FE simulations without excessive mesh distortion in Cubit

Some interesting insight from a study on finite element mesh generation using Cubit 16.06.0. The study discusses using three-dimensional 8-noded hexahedral meshes (C3D8 elements in Abaqus) generated from STL files via the Sculpt overlay grid method.

It highlights the advantages of hexahedral elements over tetrahedral ones (C3D4) for modeling soft, nearly incompressible materials due to issues like volumetric locking, which artificially increases stiffness. While higher-order tetrahedral elements (C3D10) can reduce this effect, they tend to be computationally expensive.

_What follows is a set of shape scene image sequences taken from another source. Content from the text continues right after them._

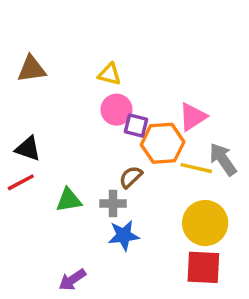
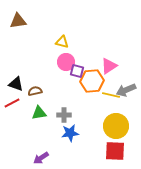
brown triangle: (31, 69) -> (18, 21), moved
gray arrow: (223, 159) -> (126, 90), turned -78
brown semicircle: (131, 177) -> (35, 91), moved, turned 32

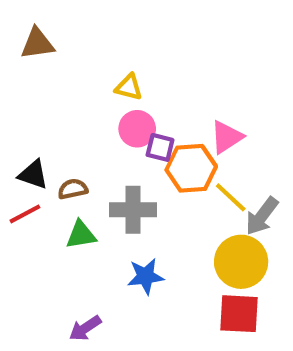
gray arrow: (126, 90) -> (262, 216), moved, turned -30
yellow line: (111, 95) -> (231, 197), turned 30
gray cross: (64, 115) -> (133, 210), moved, size x1.5

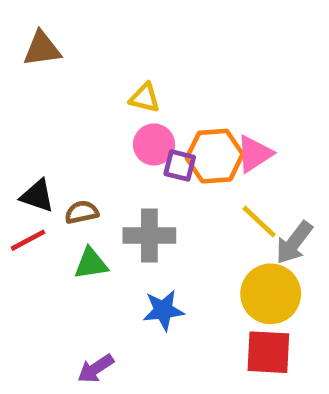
orange hexagon: (191, 168) -> (215, 156), moved

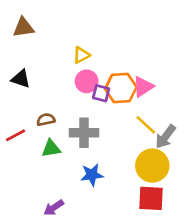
yellow triangle: (145, 98) -> (81, 55), turned -42
black triangle: (37, 196) -> (21, 79), moved

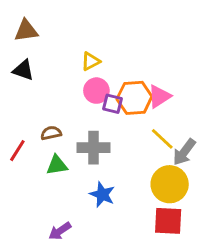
black triangle: (21, 79) -> (23, 70), moved
red line: (16, 135) -> (17, 151), turned -30
blue star: (92, 175) -> (102, 194), turned 30

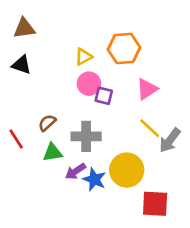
orange hexagon: (134, 98) -> (124, 49), moved
brown semicircle: (51, 133) -> (47, 123), turned -30
red line: (17, 151) -> (16, 139), turned -65
yellow circle: (170, 184) -> (127, 170), moved
purple arrow: (60, 231) -> (75, 171), moved

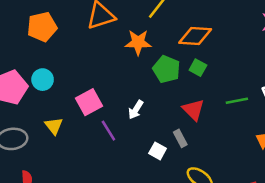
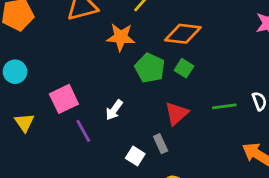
red triangle: (193, 110) -> (177, 113), turned 30

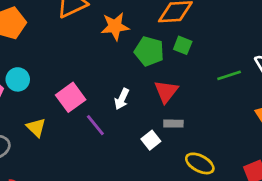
red triangle: (177, 113) -> (166, 91), moved
gray rectangle: (161, 144) -> (173, 124), turned -54
white square: (135, 156) -> (151, 140), turned 30

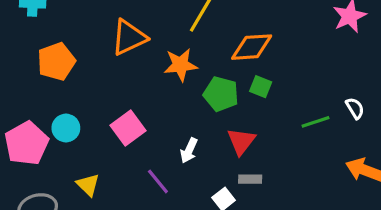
pink square: (71, 97) -> (128, 128), moved

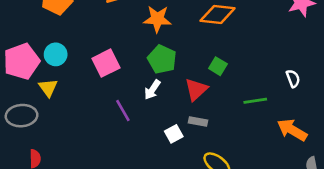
green square: (261, 87) -> (218, 66), moved
green pentagon: (221, 94) -> (162, 59), moved
green line: (316, 122) -> (255, 101), moved
yellow triangle: (88, 185) -> (48, 88), moved

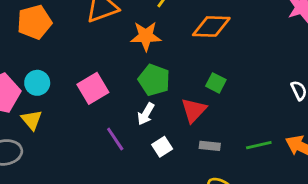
green line: (255, 101) -> (259, 145), moved
gray rectangle: (198, 122) -> (210, 146), moved
white square: (174, 134) -> (162, 147), moved

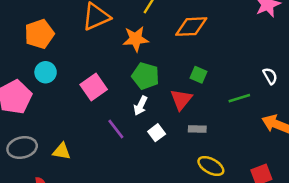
cyan circle: (37, 83) -> (46, 72), moved
yellow triangle: (32, 120) -> (62, 151), moved, turned -36
green line: (259, 145) -> (239, 98), moved

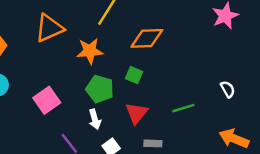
green square: (199, 75) -> (134, 75), moved
green line: (239, 98) -> (183, 108), moved
white arrow: (141, 106) -> (95, 119), turned -42

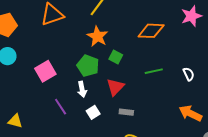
orange diamond: (147, 38) -> (151, 31), moved
orange star: (90, 51) -> (97, 36), moved, turned 30
green line: (183, 108) -> (154, 71), moved

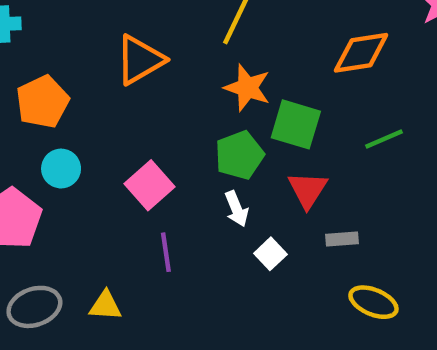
green square: (116, 57) -> (296, 124), size x1.6
green pentagon: (88, 66) -> (239, 155), turned -30
purple line: (61, 107) -> (166, 252), moved, turned 36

You can read the paper here (see section 2.3.1): https://www.osti.gov/servlets/purl/2426737

Would love to hear your thoughts!

Finite element mesh generation. Mesh discretization was accomplished using Cubit version 16.06.0. Three-dimensional 8-noded hexahedral meshes (Element C3D8 within Abaqus) were created from STL files using the overlay grid method called Sculpt [44] (a companion application in Cubit version 16.06.0). We chose an 8-noded hexahedral element (C3D8) as it is commonly preferred over a 4-noded tetrahedral element (C3D4) when modeling soft, nearly incompressible materials because the first-order tetrahedral element exhibits a tendency for volumetric locking, commonly leading to an artificial increase in stiffness [45]. While higher order tetrahedral element (C3D10) can mitigate the tendency for volumetric locking, it tends to be computationally expensive in terms of memory requirement and time required for the analysis. From the mesh convergence study (refer to supplementary figure A1), a grid size of 0.15 mm was chosen based on a reasonable demonstration of the convergence in the overall stress–strain response. Two iterations of Laplacian smoothing were applied to improve element quality. The snapshot images of the hexahedral meshes for SC (3719 737 nodes & 2965 024 elements), gyroid (5003 296 nodes & 3849 212 elements), and BC (5094 691 nodes & 3803 232 elements) structures are shown in figure 4. To assess the quality of the FE mesh, the scaled Jacobian (sJ) measure for the generated meshes was calculated. A lower value of sJ indicates a poor-quality mesh, and sJ < 0 signifies an invalid or inverted mesh. Notably, the sJ of the elements in the generated mesh exceeds 0.2, which is a satisfactory threshold for accomplishing FE simulations without excessive mesh distortion or degeneration errors that are commonly encountered during large deformation scenarios.